- **Stored data entries**
##############################

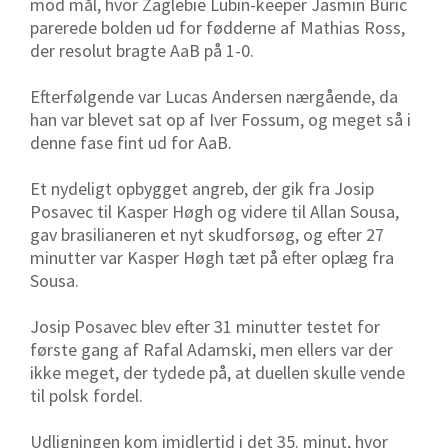
mod mål, hvor Zaglebie Lubin-keeper Jasmin Buric
parerede bolden ud for fødderne af Mathias Ross,
der resolut bragte AaB på 1-0.
Efterfølgende var Lucas Andersen nærgående, da
han var blevet sat op af Iver Fossum, og meget så i
denne fase fint ud for AaB.
Et nydeligt opbygget angreb, der gik fra Josip
Posavec til Kasper Høgh og videre til Allan Sousa,
gav brasilianeren et nyt skudforsøg, og efter 27
minutter var Kasper Høgh tæt på efter oplæg fra
Sousa.
Josip Posavec blev efter 31 minutter testet for
første gang af Rafal Adamski, men ellers var der
ikke meget, der tydede på, at duellen skulle vende
til polsk fordel.
Udligningen kom imidlertid i det 35. minut, hvor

##############################

- **Work instructions**
Pull out every line of the entries that includes the word "Josip".

- **Response below**
Et nydeligt opbygget angreb, der gik fra Josip
Josip Posavec blev efter 31 minutter testet for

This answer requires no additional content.